Records excerpted from a collection:

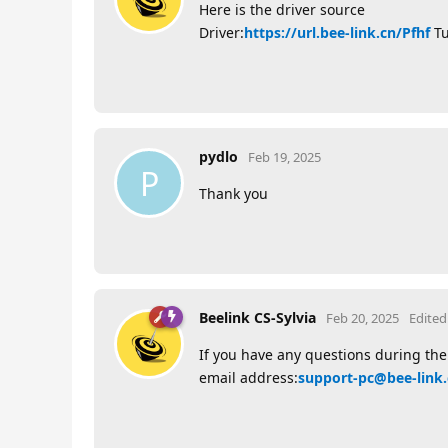
Here is the driver source
Driver:
https://url.bee-link.cn/Pfhf
Tu
pydlo
Feb 19, 2025
P
Thank you
Beelink CS-Sylvia
Feb 20, 2025
Edited
If you have any questions during the 
email address:
support-pc@bee-link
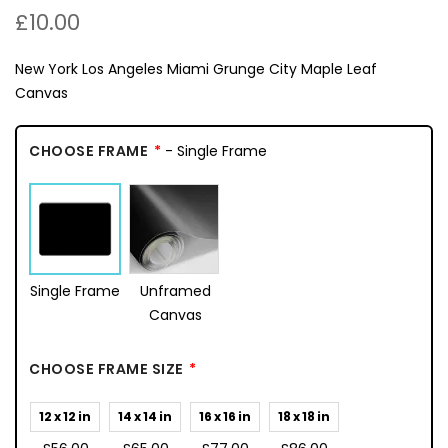
£10.00
New York Los Angeles Miami Grunge City Maple Leaf
Canvas
CHOOSE FRAME
- Single Frame
Single Frame
Unframed
Canvas
CHOOSE FRAME SIZE
12 x 12 in
14 x 14 in
16 x 16 in
18 x 18 in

Work order
Each line from the one containing "CHOOSE FRAME SIZE" to the end of the records should be echoed exactly, and no other line.

Exercise response
CHOOSE FRAME SIZE
12 x 12 in
14 x 14 in
16 x 16 in
18 x 18 in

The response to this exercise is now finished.